Fri Dec 28 15:34:19 EST 2018

Steve,

I am going to just respond to one part of your message and will snip the
rest. I am not is disagreement with most of what you say and may simply
stress different aspects. I will say that unless I have reason to, I don't
feel a need to test speeds for an academic discussion. Had this been a real
project, sure. Even then, if it will need to run on multiple machines using
multiple incarnations of python, the results will vary, especially if the
data varies too. You suggest that discussions backed by real data are
better. Sure. But when a discussion is abstract enough, then I think it
perfectly reasonable to say "may be faster" to mean that until you try it,
there are few guarantees. Many times a method seems superior until you reach
a pathological case. One sorting algorithm is fast except when the data is
already almost fully sorted already.

So why do I bother saying things like MAY? It seems to be impossible to
please everybody. There are many things with nuance and exceptions. When I
state things one way, some people (often legitimately) snipe. When I don't
insist on certainty, other have problem with that. When I make it short, I
am clearly leaving many things out. When I go into as much detail as I am
aware of, I get feedback that it is too long or boring or it wanders too
much. None of this is a problem as much as a reality about tradeoffs.
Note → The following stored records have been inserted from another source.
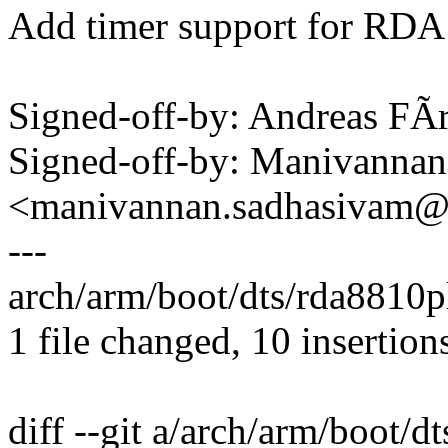
Add timer support for R
Signed-off-by: Andreas F
Signed-off-by: Manivanna
<manivannan.sadhasivam
---
arch/arm/boot/dts/rda8810
1 file changed, 10 insertion
diff --git a/arch/arm/boot/d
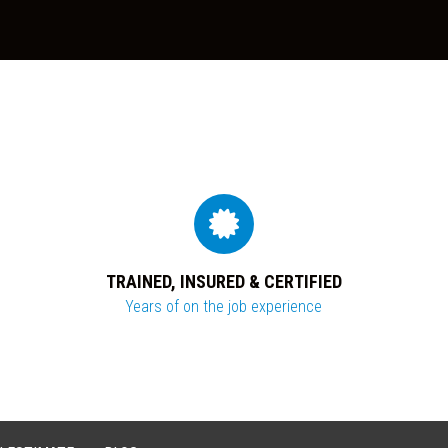
TRAINED, INSURED & CERTIFIED
Years of on the job experience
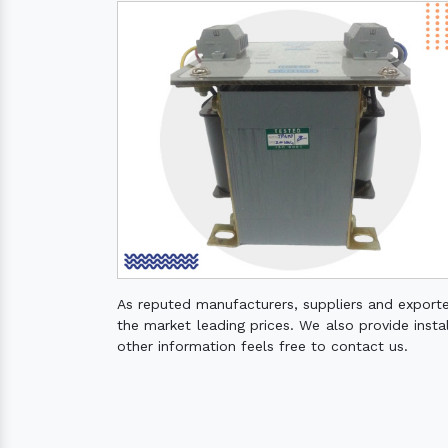
As reputed manufacturers, suppliers and export
the market leading prices. We also provide instal
other information feels free to contact us.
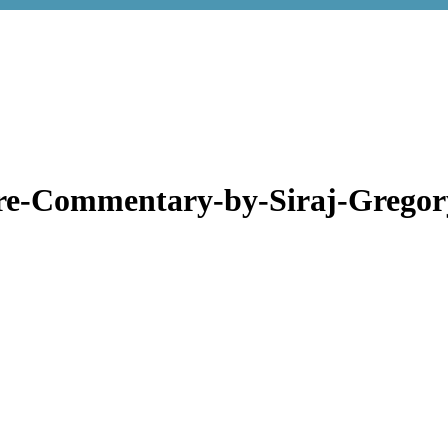
re-Commentary-by-Siraj-Grego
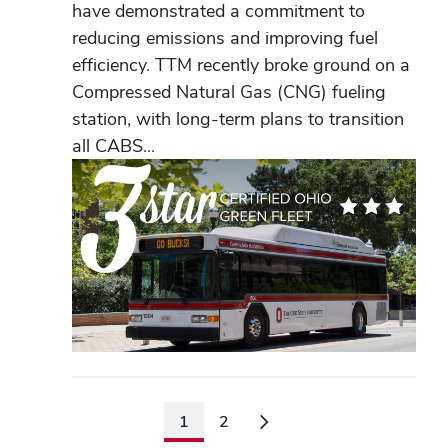
have demonstrated a commitment to
reducing emissions and improving fuel
efficiency. TTM recently broke ground on a
Compressed Natural Gas (CNG) fueling
station, with long-term plans to transition
all CABS...
1
2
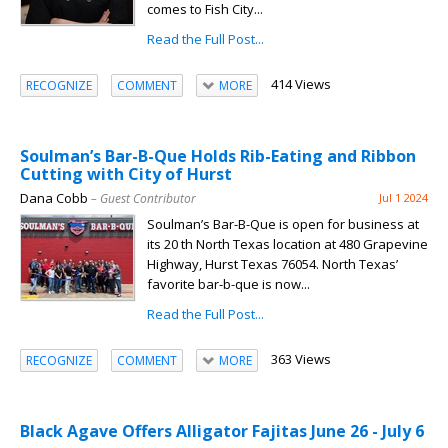
comes to Fish City...
Read the Full Post...
414 Views
RECOGNIZE
COMMENT
MORE
Soulman’s Bar-B-Que Holds Rib-Eating and Ribbon
Cutting with City of Hurst
Dana Cobb
– Guest Contributor
Jul 1 2024
Soulman’s Bar-B-Que is open for business at
its 20 th North Texas location at 480 Grapevine
Highway, Hurst Texas 76054. North Texas’
favorite bar-b-que is now...
Read the Full Post...
363 Views
RECOGNIZE
COMMENT
MORE
Black Agave Offers Alligator Fajitas June 26 - July 6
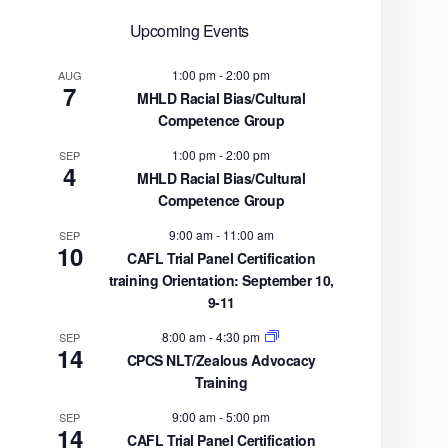
Upcoming Events
1:00 pm
-
2:00 pm
AUG
7
MHLD Racial Bias/Cultural
Competence Group
1:00 pm
-
2:00 pm
SEP
4
MHLD Racial Bias/Cultural
Competence Group
9:00 am
-
11:00 am
SEP
10
CAFL Trial Panel Certification
training Orientation: September 10,
9-11
8:00 am
-
4:30 pm
SEP
14
CPCS NLT/Zealous Advocacy
Training
9:00 am
-
5:00 pm
SEP
14
CAFL Trial Panel Certification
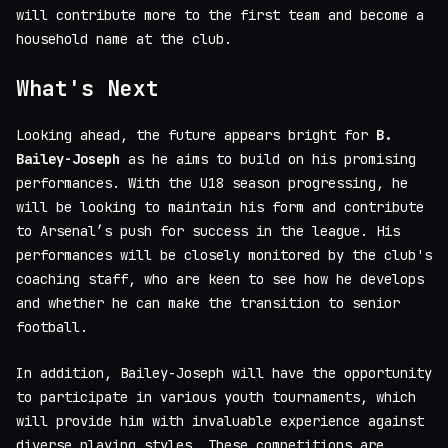
will contribute more to the first team and become a
household name at the club.
What's Next
Looking ahead, the future appears bright for
B.
Bailey-Joseph
as he aims to build on his promising
performances. With the U18 season progressing, he
will be looking to maintain his form and contribute
to Arsenal’s push for success in the league. His
performances will be closely monitored by the club's
coaching staff, who are keen to see how he develops
and whether he can make the transition to senior
football.
In addition, Bailey-Joseph will have the opportunity
to participate in various youth tournaments, which
will provide him with invaluable experience against
diverse playing styles. These competitions are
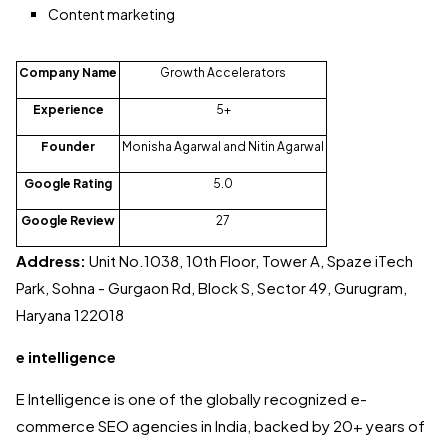
Content marketing
Company Name
Growth Accelerators
Experience
5+
Founder
Monisha Agarwal and Nitin Agarwal
Google Rating
5.0
Google Review
27
Address:
Unit No.1038, 10th Floor, Tower A, Spaze iTech
Park, Sohna - Gurgaon Rd, Block S, Sector 49, Gurugram,
Haryana 122018
e intelligence
E Intelligence is one of the globally recognized e-
commerce SEO agencies in India, backed by 20+ years of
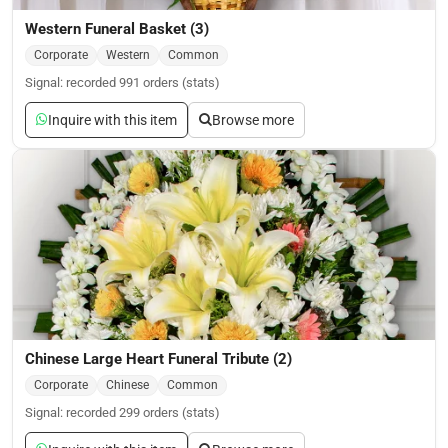
Western Funeral Basket (3)
Corporate
Western
Common
Signal: recorded 991 orders (stats)
Inquire with this item
Browse more
Chinese Large Heart Funeral Tribute (2)
Corporate
Chinese
Common
Signal: recorded 299 orders (stats)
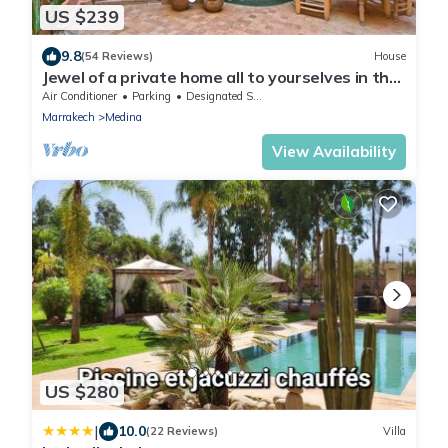
US $239
9.8
(54 Reviews)
House
Jewel of a private home all to yourselves in the
heart of the Old City
Air Conditioner
Parking
Designated Smoking Area
Marrakech
Medina
View Availability
US $280
|
10.0
(22 Reviews)
Villa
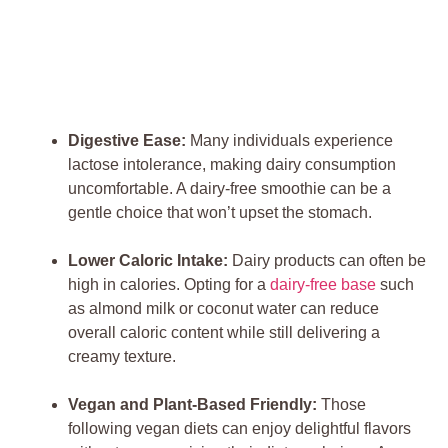
Digestive Ease:
Many individuals experience
lactose intolerance, making dairy consumption
uncomfortable. A dairy-free smoothie can be a
gentle choice that won’t upset the stomach.
Lower Caloric Intake:
Dairy products can often be
high in calories. Opting for a
dairy-free base
such
as almond milk or coconut water can reduce
overall caloric content while still delivering a
creamy texture.
Vegan and Plant-Based Friendly:
Those
following vegan diets can enjoy delightful flavors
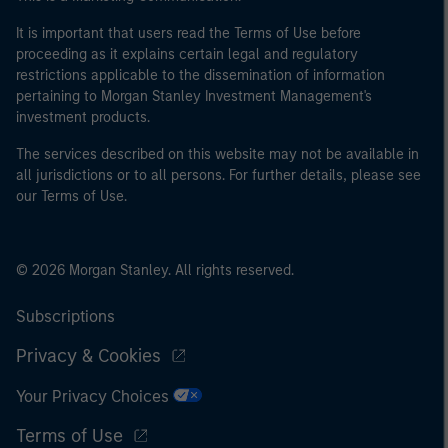
It is important that users read the Terms of Use before
proceeding as it explains certain legal and regulatory
restrictions applicable to the dissemination of information
pertaining to Morgan Stanley Investment Management's
investment products.
The services described on this website may not be available in
all jurisdictions or to all persons. For further details, please see
our Terms of Use.
© 2026 Morgan Stanley. All rights reserved.
Subscriptions
Privacy & Cookies
Your Privacy Choices
Terms of Use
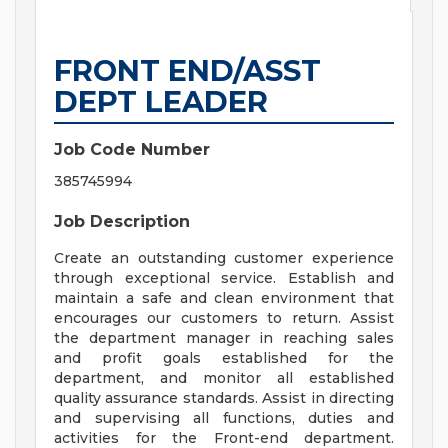
FRONT END/ASST
DEPT LEADER
Job Code Number
385745994
Job Description
Create an outstanding customer experience
through exceptional service. Establish and
maintain a safe and clean environment that
encourages our customers to return. Assist
the department manager in reaching sales
and profit goals established for the
department, and monitor all established
quality assurance standards. Assist in directing
and supervising all functions, duties and
activities for the Front-end department.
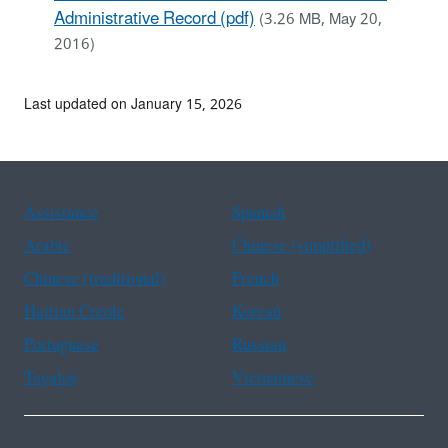
Administrative Record (pdf)
(3.26 MB, May 20,
2016)
Last updated on January 15, 2026
Assistance
Spanish
Arabic
Chinese (simplified)
Chinese (traditional)
French
Haitian Creole
Korean
Portuguese
Russian
Tagalog
Vietnamese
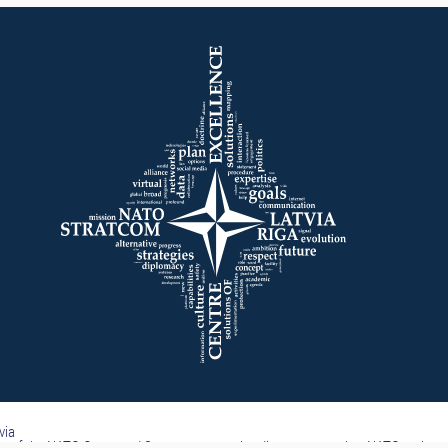
via
part of the NATO Command Structure, nor subordinate to any other NATO entity.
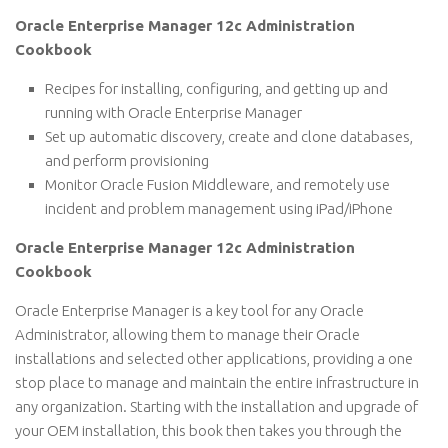
Oracle Enterprise Manager 12c Administration
Cookbook
Recipes for installing, configuring, and getting up and
running with Oracle Enterprise Manager
Set up automatic discovery, create and clone databases,
and perform provisioning
Monitor Oracle Fusion Middleware, and remotely use
incident and problem management using iPad/iPhone
Oracle Enterprise Manager 12c Administration
Cookbook
Oracle Enterprise Manager is a key tool for any Oracle
Administrator, allowing them to manage their Oracle
installations and selected other applications, providing a one
stop place to manage and maintain the entire infrastructure in
any organization. Starting with the installation and upgrade of
your OEM installation, this book then takes you through the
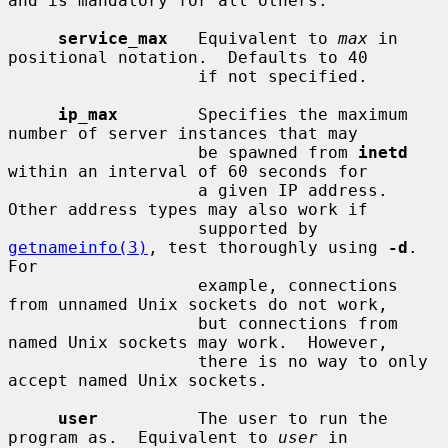
and is mandatory for all others.

service_max
   Equivalent to 
max
 in 
positional notation.  Defaults to 40

                   if not specified.

ip_max
        Specifies the maximum 
number of server instances that may

                   be spawned from 
inetd
within an interval of 60 seconds for

                   a given IP address.  
Other address types may also work if

                   supported by 
getnameinfo(3)
, test thoroughly using 
-d
.  
For

                   example, connections 
from unnamed Unix sockets do not work,

                   but connections from 
named Unix sockets may work.  However,

                   there is no way to only 
accept named Unix sockets.

user
          The user to run the 
program as.  Equivalent to 
user
 in
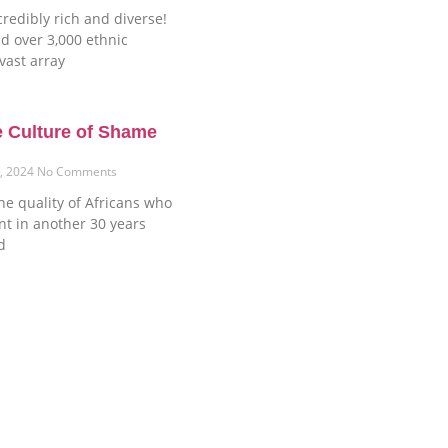
credibly rich and diverse!
d over 3,000 ethnic
vast array
e Culture of Shame
6, 2024
No Comments
he quality of Africans who
ent in another 30 years
d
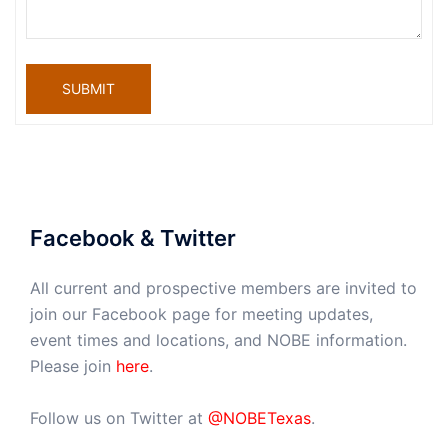
SUBMIT
Facebook & Twitter
All current and prospective members are invited to
join our Facebook page for meeting updates,
event times and locations, and NOBE information.
Please join
here
.
Follow us on Twitter at
@NOBETexas
.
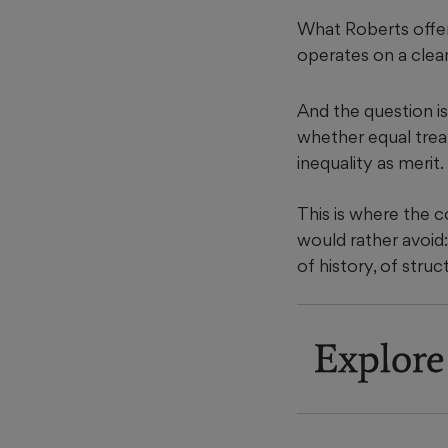
What Roberts offers
operates on a clean 
And the question is
whether equal treat
inequality as merit.
This is where the 
would rather avoid:
of history, of stru
Explore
So before I respond, here is a general statement. I am NOT particularly
interested in much of what we discuss here from a specific point of view.
Someone raises a question and I think about it. They want to know of a
better way to get a random key from a dictionary. My thought is that if I
needed that random key, maybe I would not have stored it in a dictionary in
the first place. But, given that the data is in a dictionary, I wonder what
could be done. It is an ACADEMIC discussion with a certain amount of hand
waving. Sometimes I do experiment and show what I did. Other times I say I
am speculating and if someone disagrees, fine. If they show solid arguments
or point out errors on my part or create evidence, they can change my mind. 

You (Steve) are an easy person to discuss things with but there are some who
are less. People who have some idea of my style and understand the kind of
discussion I am having at that point and who let me understand where they
are coming from, can have a reasonable discussion. The ones who act like TV
lawyers who hear that some piece of evidence has less than one in a
quadrillion chance of happening then say BUT THERE IS A CHANCE so reasonable
doubt ... are hardly worth debating.

You replied to one of my points with this about a way to partition data:

---
The obvious solution:

keys = list(mydict.keys())
random.shuffle(keys)
index = len(keys)*3//4
training_data = keys[:index]
reserved = keys[index:]
---

(In the above, "---" is not python but a separator!)

That is indeed a very reasonable way to segment the data. But it sort of
makes my point. If the data is stored in a dictionary, the way to access it
ended up being to make a list and play with that. I would still need to get
the values one at a time from the dictionary such as in the ways you also
show and I omit.

For me, it seems more natural in this case to simply have the data in a data
frame where I have lots of tools and methods available. Yes, underneath it
all providing an array of indices or True/False Booleans to index the data
frame can be slow but it feels more natural. Yes, python has additional
paradigms I may not have used in R such as list comprehensions and
dictionary comprehensions that are conceptually simple. But I did use the
R-onic (to coin a phrase nobody would ironically use) equivalents that can
also be powerful and I need not discuss here in a python list. Part of
adjusting to python includes unlearning some old habits and attitudes and
living off this new land. [[Just for amusement, the original R language was
called S so you might call its way of doing things Sonic.]]

I see a balance between various ways the data is used. Clearly it is
possible to convert it between forms and for reasonable amounts of data it
can be fast enough. But as you note, at some point you can just toss one
representation away so maybe you can not bother using that in the first
place. Keep it simple.

In many real life situations, you are storing many units of data and often
have multiple ways of indexing the data. There are representations that do
much of the work for you. Creating a dictionary where each item is a list or
other data structure can emulate such functionality and even have advantages
but if your coding style is more comfortable with another way, why bother
unless you are trying to learn other ways and be flexible.

As I have mentioned too many times, my most recent work was in R and I
sometimes delight and other times groan at the very different ways some
things are done when using specific modules or libraries. But even within a
language and environment there are radical differences and approaches. The
naked (albeit evolving) languages often offer a reasonable way to do things
but developers often add new layers and paradigms that can become the more
standard way of doing things. Base python can do just about anything with
just lists. All you have to remember is that you stored the zip code in the
23rd element. But programmers created things like named tuples or
specialized objects like dataframes that may be easier or more powerful or
less prone to some kinds of errors or  whatever.